There are multiple options one can explore once their claim for short-term disability benefits is denied. In analyzing the following options, it is important to really assess how injured you are and if you really need short-term disability benefits.
1. Go back to work
There is always the possibility that the reason your short-term disability claim was denied is simply because you are well enough to work. This is a true self-evaluation option. If you really feel you are unable to work, then move on to appealing the denial of your claim. If not, you may be saving yourself quite a bit of trouble returning to work.
2. Appeal the denial
The appeal process for short-term disability benefits mirrors that of the long-term disability process established above. If your insurance company denies your appeal, then move on to the following options.
3. Apply for EI sickness Benefits
If your short-term disability appeal is denied, but you are not well enough to return to work, then your next best option is to apply for Employment Insurance (EI) sickness benefits. They will pay you 55% of your pre-disability weekly income for up to a maximum of 15 weeks.

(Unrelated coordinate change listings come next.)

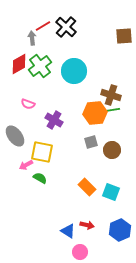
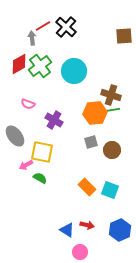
cyan square: moved 1 px left, 2 px up
blue triangle: moved 1 px left, 1 px up
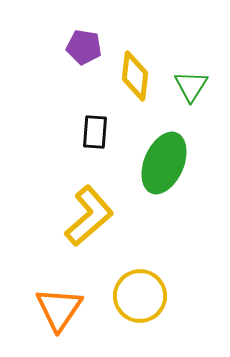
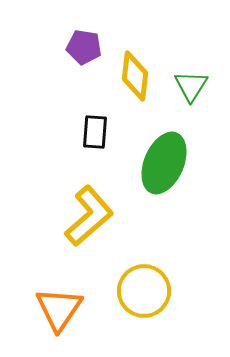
yellow circle: moved 4 px right, 5 px up
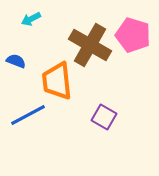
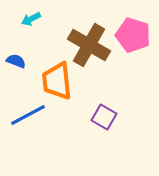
brown cross: moved 1 px left
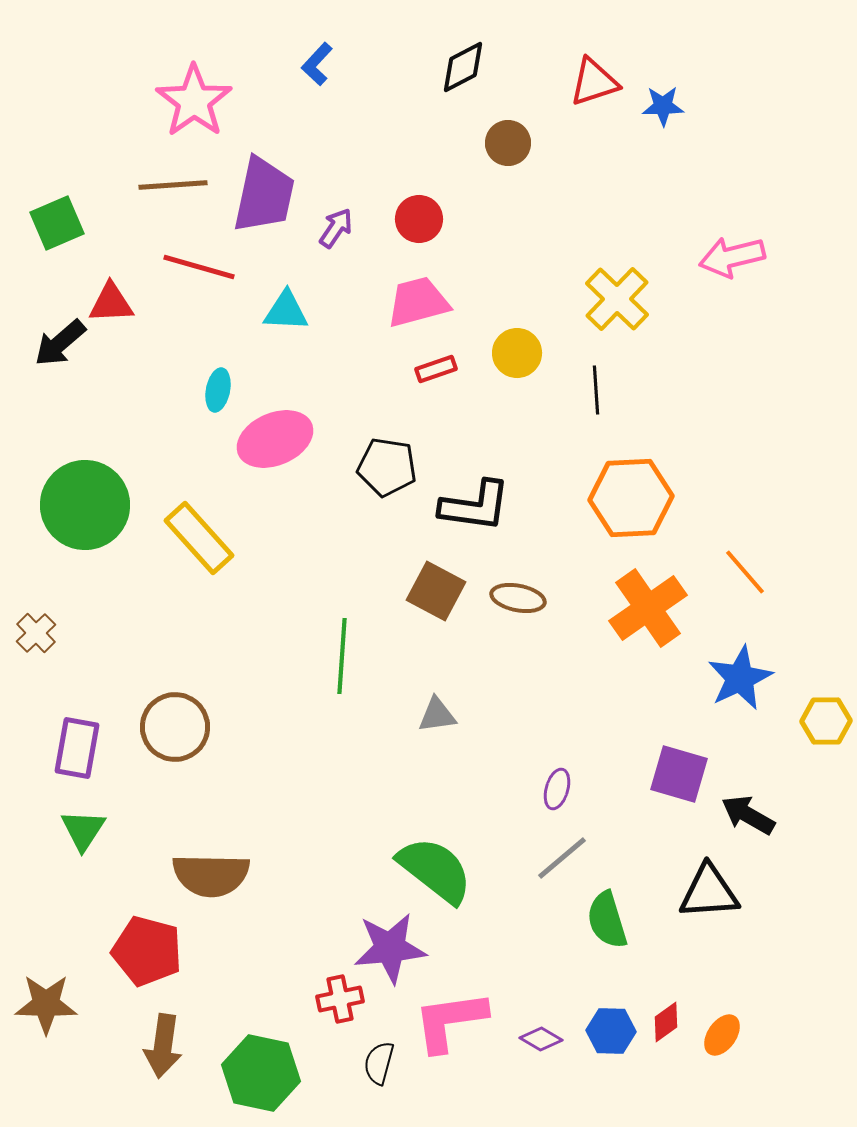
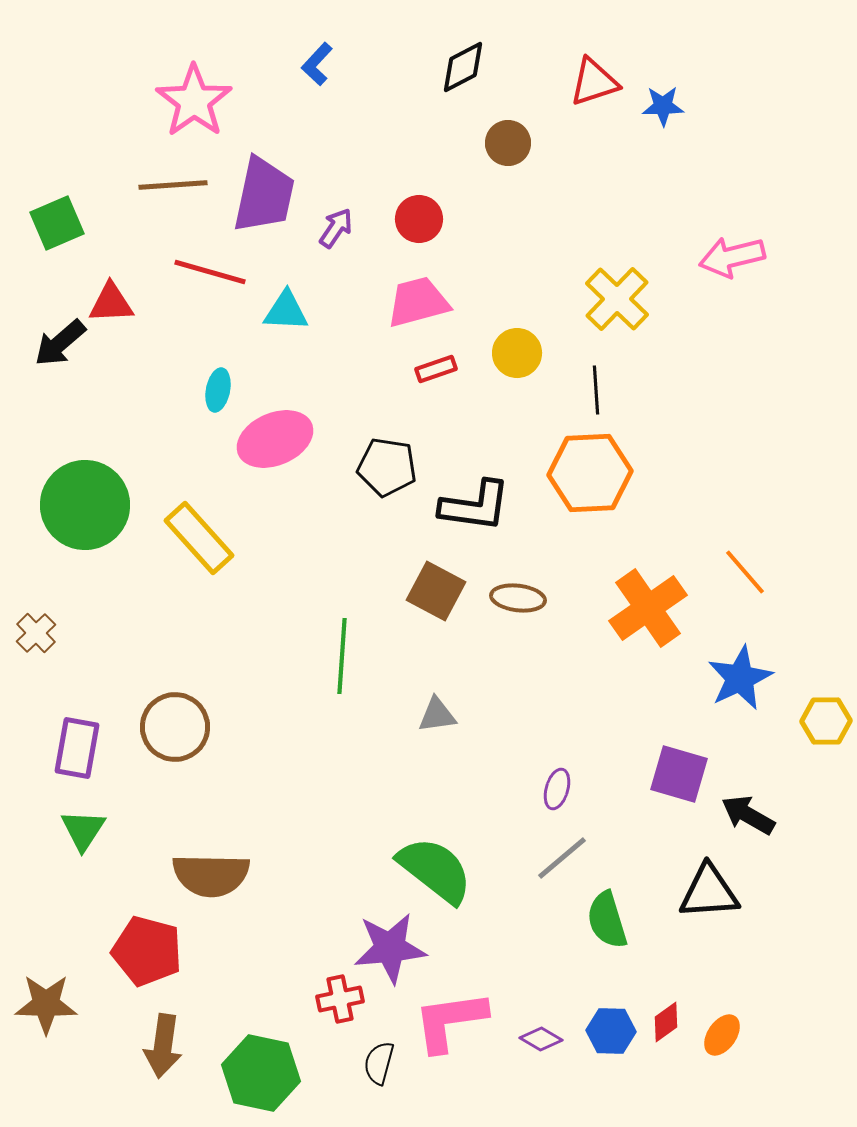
red line at (199, 267): moved 11 px right, 5 px down
orange hexagon at (631, 498): moved 41 px left, 25 px up
brown ellipse at (518, 598): rotated 4 degrees counterclockwise
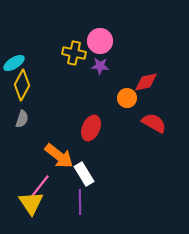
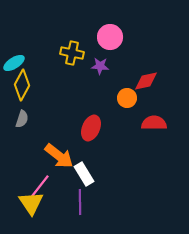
pink circle: moved 10 px right, 4 px up
yellow cross: moved 2 px left
red diamond: moved 1 px up
red semicircle: rotated 30 degrees counterclockwise
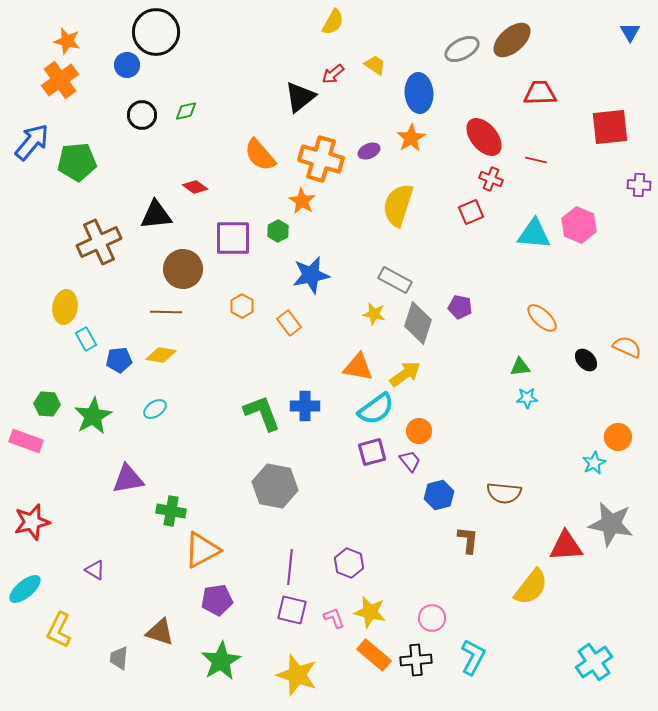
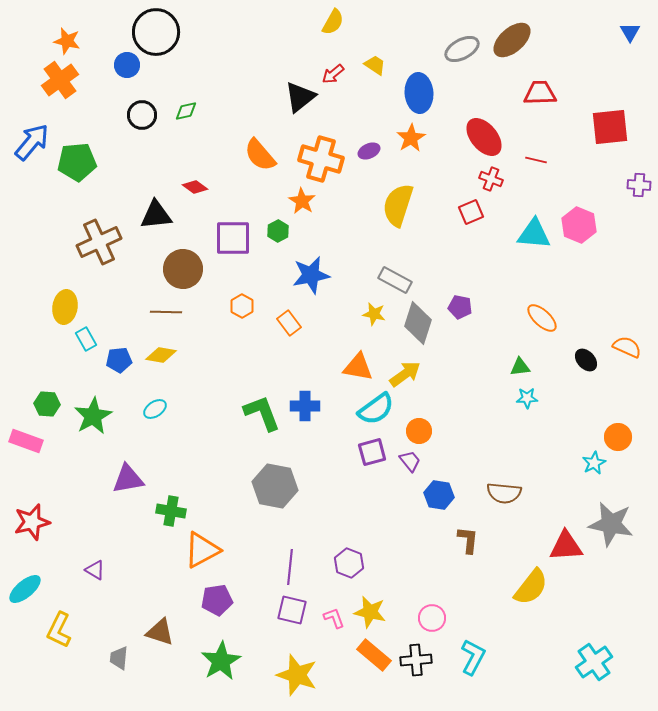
blue hexagon at (439, 495): rotated 24 degrees clockwise
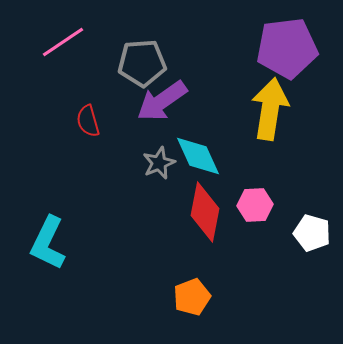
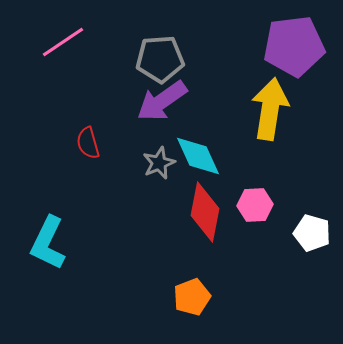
purple pentagon: moved 7 px right, 2 px up
gray pentagon: moved 18 px right, 4 px up
red semicircle: moved 22 px down
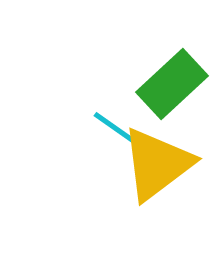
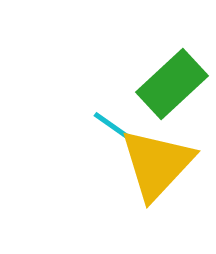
yellow triangle: rotated 10 degrees counterclockwise
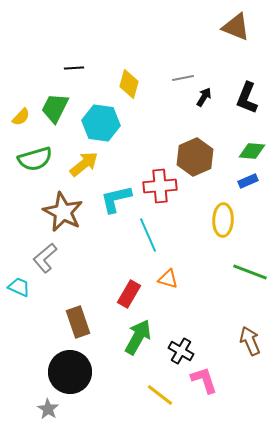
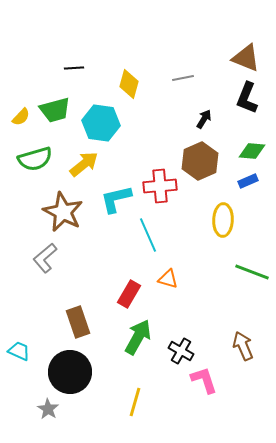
brown triangle: moved 10 px right, 31 px down
black arrow: moved 22 px down
green trapezoid: moved 2 px down; rotated 132 degrees counterclockwise
brown hexagon: moved 5 px right, 4 px down
green line: moved 2 px right
cyan trapezoid: moved 64 px down
brown arrow: moved 7 px left, 5 px down
yellow line: moved 25 px left, 7 px down; rotated 68 degrees clockwise
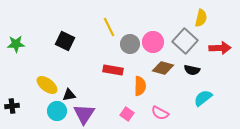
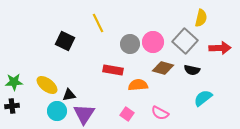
yellow line: moved 11 px left, 4 px up
green star: moved 2 px left, 38 px down
orange semicircle: moved 2 px left, 1 px up; rotated 96 degrees counterclockwise
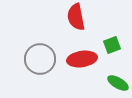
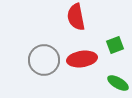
green square: moved 3 px right
gray circle: moved 4 px right, 1 px down
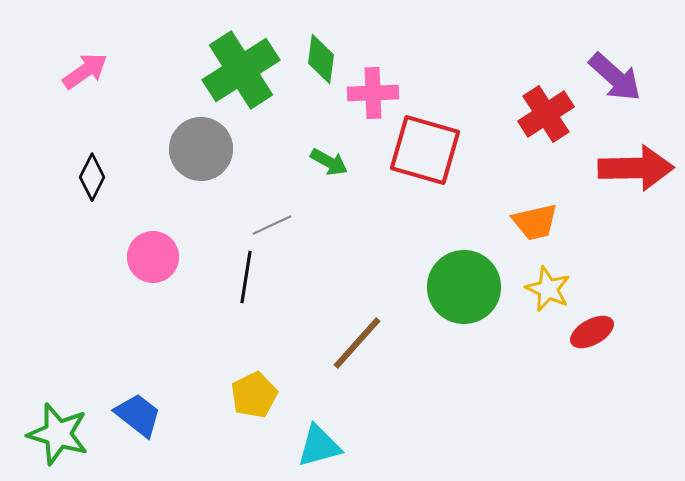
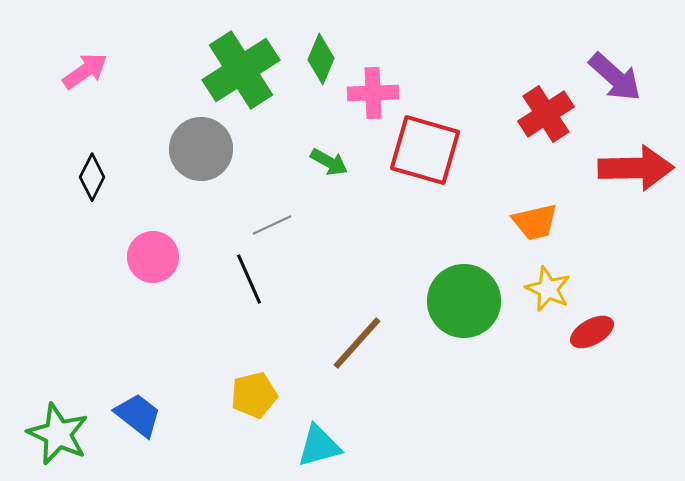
green diamond: rotated 15 degrees clockwise
black line: moved 3 px right, 2 px down; rotated 33 degrees counterclockwise
green circle: moved 14 px down
yellow pentagon: rotated 12 degrees clockwise
green star: rotated 8 degrees clockwise
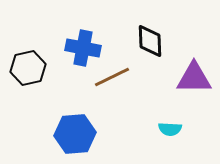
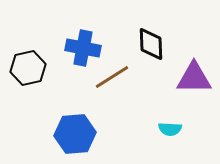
black diamond: moved 1 px right, 3 px down
brown line: rotated 6 degrees counterclockwise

4. Apply for long term disability benefits
If you are still not able to work after the 15 weeks, then you can apply for long-term disability benefits. You should apply for long-term disability benefits even though your short-term disability claim was denied. While it is very likely your long-term disability claim will also be denied, you need the application and denial to happen, so you have more options.
5. Appeal the long-term disability denial
This has a low chance of success as you will need new information or medical information that has not already been provided to the insurance company.
6. File a lawsuit against the insurance company
If the insurance company denies your long-term disability claim, and you are still not able to work, then your next step is to file a lawsuit against the insurance company.